» Work item: All lines from the one with "K$250.00免運費" to the end of the data: return those exactly, and only those.
[Data]
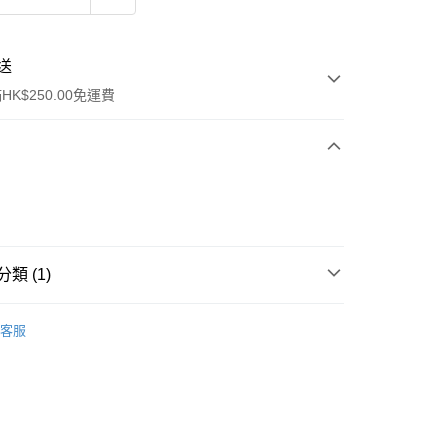
送
K$250.00免運費
類 (1)
ay
洗髮產品
護髮素
客服
流，訂單確認發貨後2-4個工作天送達
運費表
50.00 或以上免運費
[/Data]
» The completed task:
K$250.00免運費
類 (1)
ay
洗髮產品
護髮素
客服
流，訂單確認發貨後2-4個工作天送達
運費表
50.00 或以上免運費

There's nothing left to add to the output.